- [DATA FOR REVIEW]
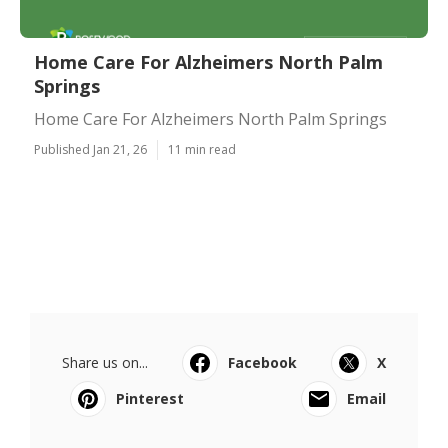
Home Care For Alzheimers North Palm
Springs
Home Care For Alzheimers North Palm Springs
Published Jan 21, 26
11 min read
Share us on...
Facebook
X
Pinterest
Email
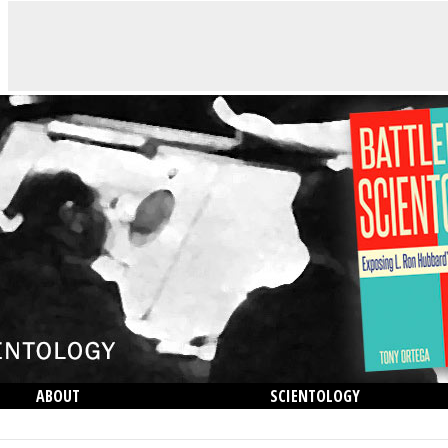
ABOUT
SCIENTOLOGY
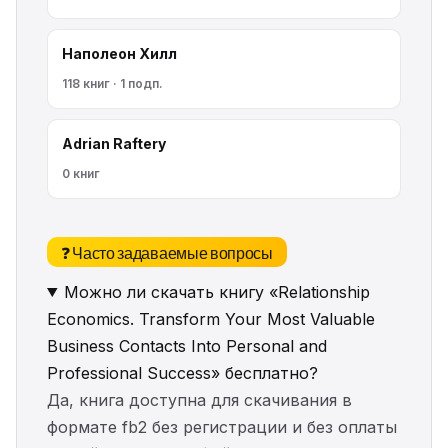
Наполеон Хилл
118 книг · 1 подп.
Adrian Raftery
0 книг
❓ Часто задаваемые вопросы
Можно ли скачать книгу «Relationship
Economics. Transform Your Most Valuable
Business Contacts Into Personal and
Professional Success» бесплатно?
Да, книга доступна для скачивания в
формате fb2 без регистрации и без оплаты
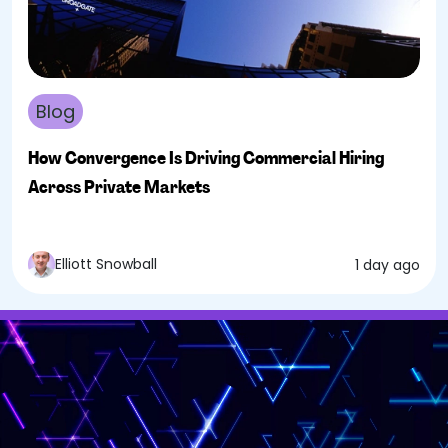
Blog
How Convergence Is Driving Commercial Hiring
Across Private Markets
Elliott Snowball
1 day ago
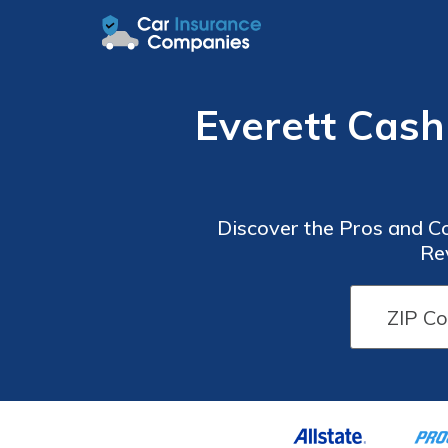
Everett Cash
Discover the Pros and C
Re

- [EXERCISE BRIEF] Omit the pictures, then set down all the remaining data exactly as given.

- [RESPONSE FOR THIS EXERCISE]
Home Care For Alzheimers North Palm
Springs
Home Care For Alzheimers North Palm Springs
Published Jan 21, 26
11 min read
Share us on...
Facebook
X
Pinterest
Email
ABOUT
SCIENTOLOGY
Наполеон Хилл
118 книг · 1 подп.
Adrian Raftery
0 книг
❓ Часто задаваемые вопросы
Можно ли скачать книгу «Relationship
Economics. Transform Your Most Valuable
Business Contacts Into Personal and
Professional Success» бесплатно?
Да, книга доступна для скачивания в
формате fb2 без регистрации и без оплаты
Blog
How Convergence Is Driving Commercial Hiring
Across Private Markets
Elliott Snowball
1 day ago
Everett Cash
Discover the Pros and C
Re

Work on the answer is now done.